Trail Safety


Have you ever wondered how you would react if someone attempted to grab your reins or pull you from the saddle while you were out trail riding? As the saying goes, knowledge is power. And knowing what to do and when to do it can spell the difference between getting away safely, and becoming a victim.

Here are five things you can do to increase your trail safety:

1. Be aware of your surroundings .
This includes knowing where the trails lead, and where there are alternate routes to get back to your trailer or home should you need to alter your course to avoid a confrontation. It also means making certain that you know where your cell phone works along the trail and where it doesn’t. Cell phones work in some of the strangest places, but don’t always work where we think they should. It’s important that you actually use your cell phone to make some test calls while you’re riding.

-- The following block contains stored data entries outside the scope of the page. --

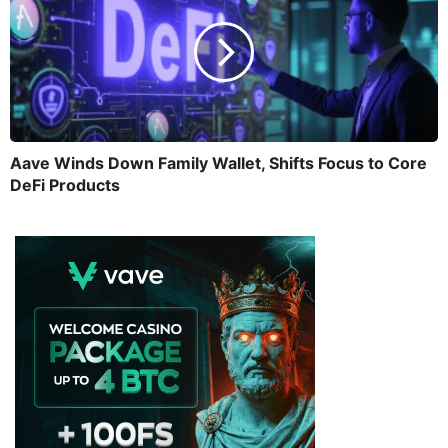
Aave Winds Down Family Wallet, Shifts Focus to Core
DeFi Products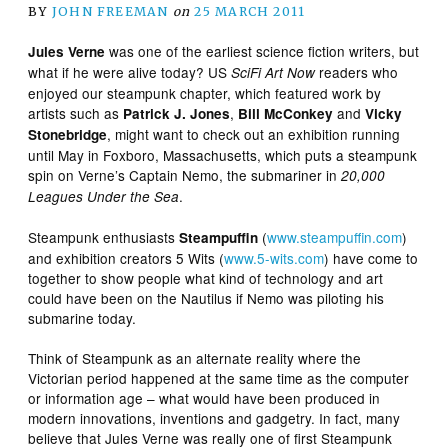
BY
JOHN FREEMAN
on
25 MARCH 2011
was one of the earliest science fiction writers, but
Jules Verne
what if he were alive today? US
readers who
SciFi Art Now
enjoyed our steampunk chapter, which featured work by
artists such as
,
and
Patrick J. Jones
Bill McConkey
Vicky
, might want to check out an exhibition running
Stonebridge
until May in Foxboro, Massachusetts, which puts a steampunk
spin on Verne’s Captain Nemo, the submariner in
20,000
.
Leagues Under the Sea
Steampunk enthusiasts
(
www.steampuffin.com
)
Steampuffin
and exhibition creators 5 Wits (
www.5-wits.com
) have come to
together to show people what kind of technology and art
could have been on the Nautilus if Nemo was piloting his
submarine today.
Think of Steampunk as an alternate reality where the
Victorian period happened at the same time as the computer
or information age – what would have been produced in
modern innovations, inventions and gadgetry. In fact, many
believe that Jules Verne was really one of first Steampunk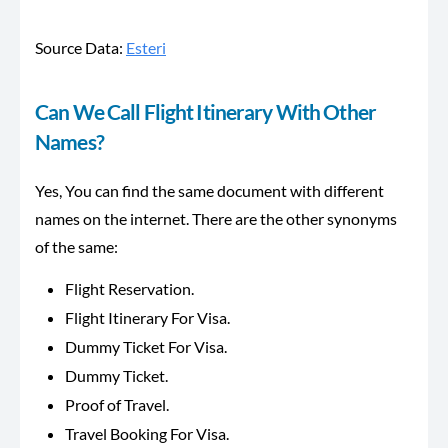
Source Data:
Esteri
Can We Call Flight Itinerary With Other
Names?
Yes, You can find the same document with different
names on the internet. There are the other synonyms
of the same:
Flight Reservation.
Flight Itinerary For Visa.
Dummy Ticket For Visa.
Dummy Ticket.
Proof of Travel.
Travel Booking For Visa.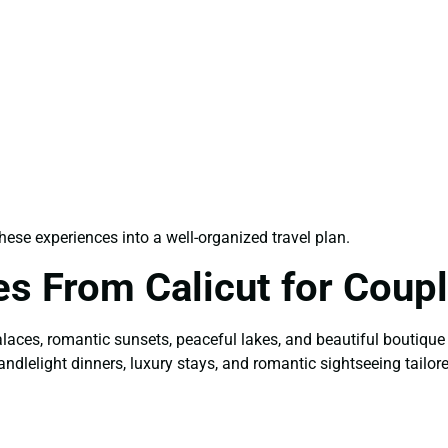
ese experiences into a well-organized travel plan.
s From Calicut for Coup
alaces, romantic sunsets, peaceful lakes, and beautiful boutique
andlelight dinners, luxury stays, and romantic sightseeing tailor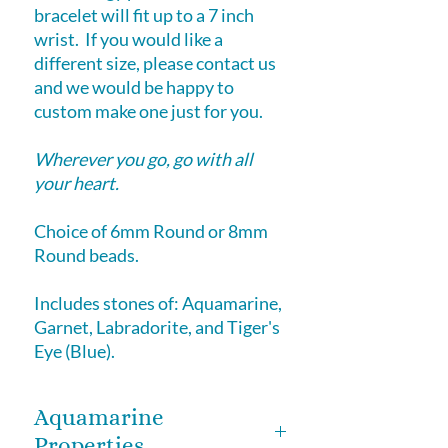
bracelet will fit up to a 7 inch
wrist. If you would like a
different size, please contact us
and we would be happy to
custom make one just for you.
Wherever you go, go with all
your heart.
Choice of 6mm Round or 8mm
Round beads.
Includes stones of: Aquamarine,
Garnet, Labradorite, and Tiger's
Eye (Blue).
Aquamarine
Properties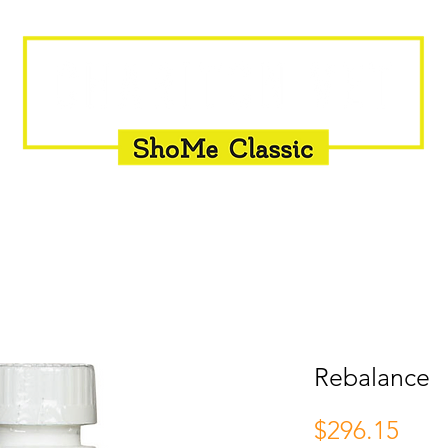
INSEMINATION
FLY CONTROL
SUPPLEMENTS
Rebalance
Pric
$296.15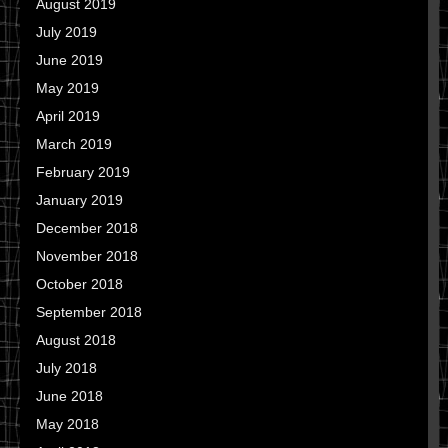
August 2019
July 2019
June 2019
May 2019
April 2019
March 2019
February 2019
January 2019
December 2018
November 2018
October 2018
September 2018
August 2018
July 2018
June 2018
May 2018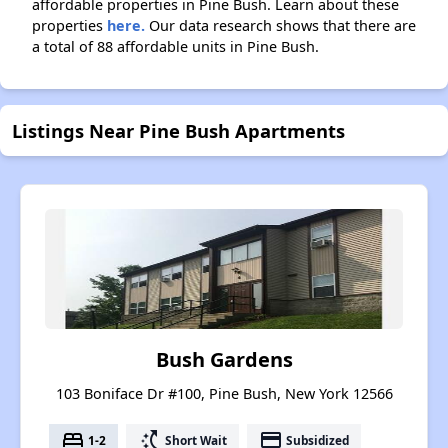
affordable properties in Pine Bush. Learn about these
properties
here.
Our data research shows that there are
a total of 88 affordable units in Pine Bush.
Listings Near Pine Bush Apartments
Bush Gardens
103 Boniface Dr #100, Pine Bush, New York 12566
bed
switch_access_shortcut
payment
1-2
Short Wait
Subsidized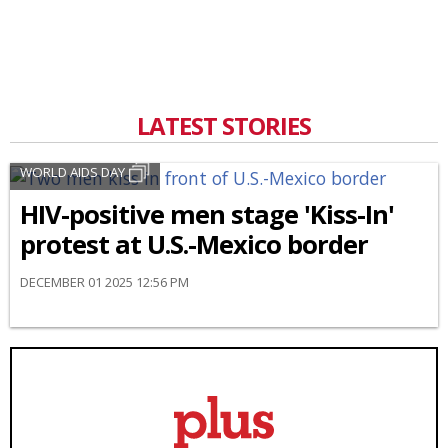
LATEST STORIES
WORLD AIDS DAY
HIV-positive men stage 'Kiss-In'
protest at U.S.-Mexico border
DECEMBER 01 2025 12:56 PM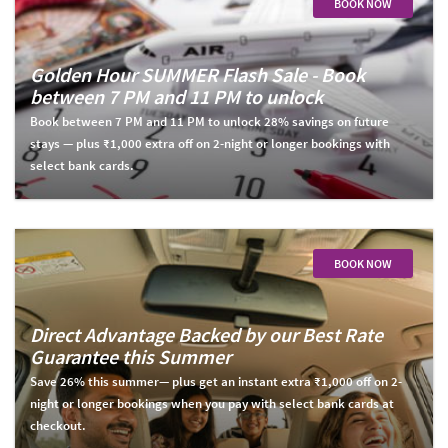
BOOK NOW
Golden Hour SUMMER Flash Sale - Book
between 7 PM and 11 PM to unlock
Book between 7 PM and 11 PM to unlock 28% savings on future
stays — plus ₹1,000 extra off on 2-night or longer bookings with
select bank cards.
BOOK NOW
Direct Advantage Backed by our Best Rate
Guarantee this Summer
Save 26% this summer— plus get an instant extra ₹1,000 off on 2-
night or longer bookings when you pay with select bank cards at
checkout.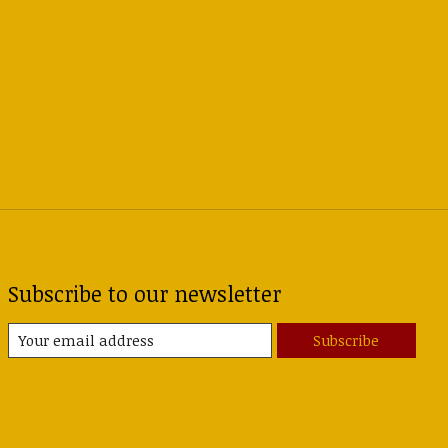
Subscribe to our newsletter
Subscribe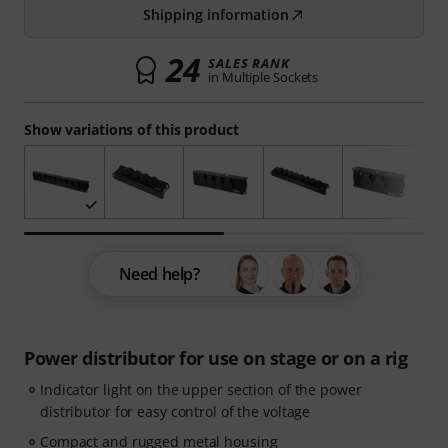
Shipping information
24
SALES RANK
in Multiple Sockets
Show variations of this product
Need help?
Power distributor for use on stage or on a rig
Indicator light on the upper section of the power
distributor for easy control of the voltage
Compact and rugged metal housing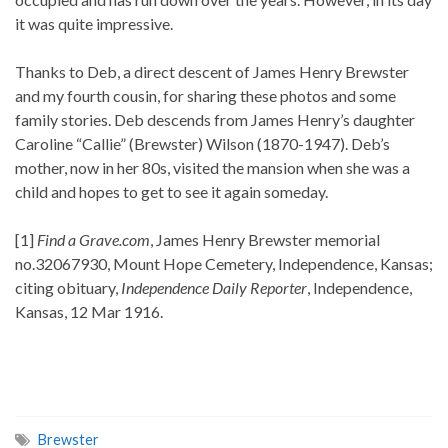
it was quite impressive.
Thanks to Deb, a direct descent of James Henry Brewster
and my fourth cousin, for sharing these photos and some
family stories. Deb descends from James Henry’s daughter
Caroline “Callie” (Brewster) Wilson (1870-1947). Deb’s
mother, now in her 80s, visited the mansion when she was a
child and hopes to get to see it again someday.
[1]
Find a Grave.com
, James Henry Brewster memorial
no.32067930, Mount Hope Cemetery, Independence, Kansas;
citing obituary,
Independence Daily Reporter
, Independence,
Kansas, 12 Mar 1916.
Brewster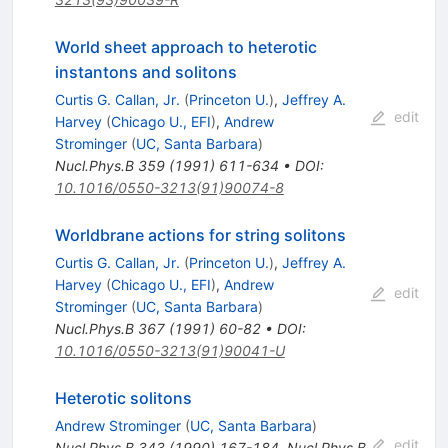
World sheet approach to heterotic
instantons and solitons
Curtis G. Callan, Jr.
(
Princeton U.
)
,
Jeffrey A.
edit
Harvey
(
Chicago U., EFI
)
,
Andrew
Strominger
(
UC, Santa Barbara
)
Nucl.Phys.B
359
(
1991
)
611-634
•
DOI
:
10.1016/0550-3213(91)90074-8
Worldbrane actions for string solitons
Curtis G. Callan, Jr.
(
Princeton U.
)
,
Jeffrey A.
Harvey
(
Chicago U., EFI
)
,
Andrew
edit
Strominger
(
UC, Santa Barbara
)
Nucl.Phys.B
367
(
1991
)
60-82
•
DOI
:
10.1016/0550-3213(91)90041-U
Heterotic solitons
Andrew Strominger
(
UC, Santa Barbara
)
edit
Nucl.Phys.B
343
(
1990
)
167-184
,
Nucl.Phys.B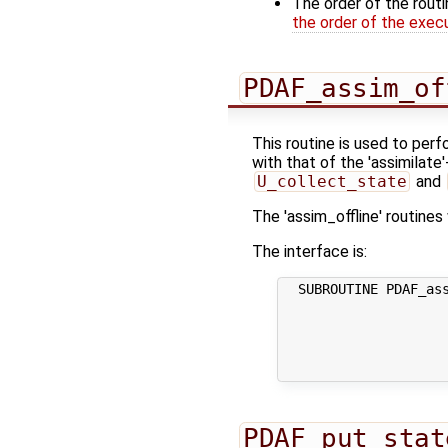
The order of the rout
the order of the exec
PDAF_assim_of
This routine is used to perf
with that of the 'assimilate
U_collect_state
and
The 'assim_offline' routine
The interface is:
  SUBROUTINE PDAF_ass
                     
                     
                     
                     
PDAF_put_stat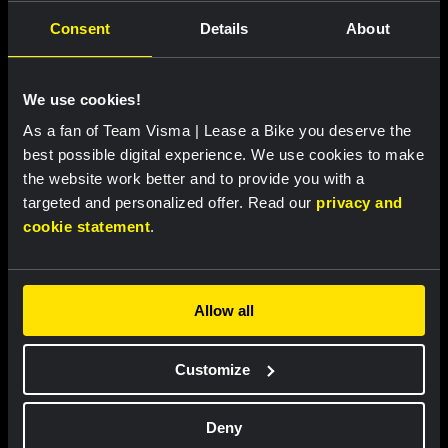
Consent
Details
About
Featured products
We use cookies!
As a fan of Team Visma | Lease a Bike you deserve the
best possible digital experience. We use cookies to make
the website work better and to provide you with a
targeted and personalized offer. Read our
privacy and
cookie statement
.
Allow all
Cycling jersey women - Dream
Cycling jersey men - Dream like
Customize
like a champion
a champion
€85.00
€85.00
Deny
New
New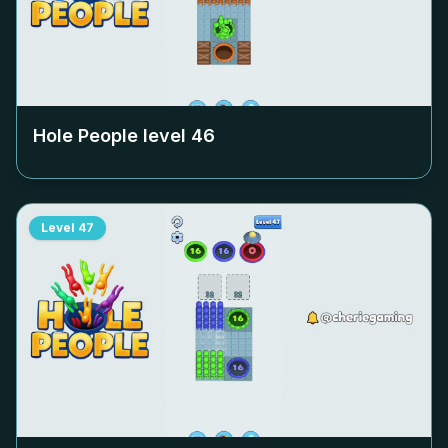
Hole People level
46
Level
47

With so many different people using the trails, it’s difficult to know who is friend or foe. But by being aware of certain traits of predator behavior, you can improve your ability to react if needed. One of the most common behaviors a predator will use is to act overly nonchalant and friendly in an effort to get close to you before springing his trap. He will often do this by asking a simple question like, “Can I pet your horse?” There’s nothing wrong with telling someone that they can’t pet your horse. It isn’t unfriendly, it isn’t rude, and you can always change your mind if you feel it’s safe to do so. It’s better to slow things down and assess the situation with additional dialogue than to assume everything is fine and let a total stranger approach you.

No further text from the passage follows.